## TASK ITEM
From the records below, report the number of lines that contain "TUESDAY", and add nothing.
+--
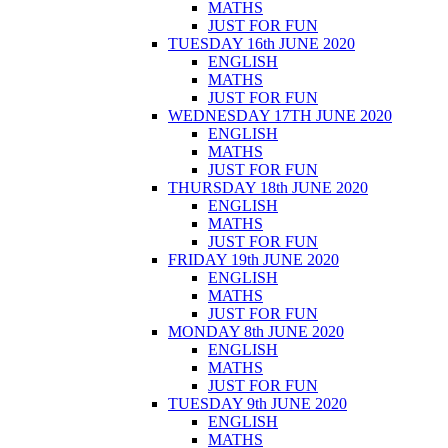
MATHS
JUST FOR FUN
TUESDAY 16th JUNE 2020
ENGLISH
MATHS
JUST FOR FUN
WEDNESDAY 17TH JUNE 2020
ENGLISH
MATHS
JUST FOR FUN
THURSDAY 18th JUNE 2020
ENGLISH
MATHS
JUST FOR FUN
FRIDAY 19th JUNE 2020
ENGLISH
MATHS
JUST FOR FUN
MONDAY 8th JUNE 2020
ENGLISH
MATHS
JUST FOR FUN
TUESDAY 9th JUNE 2020
ENGLISH
MATHS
+--
## FINISHED EXERCISE
2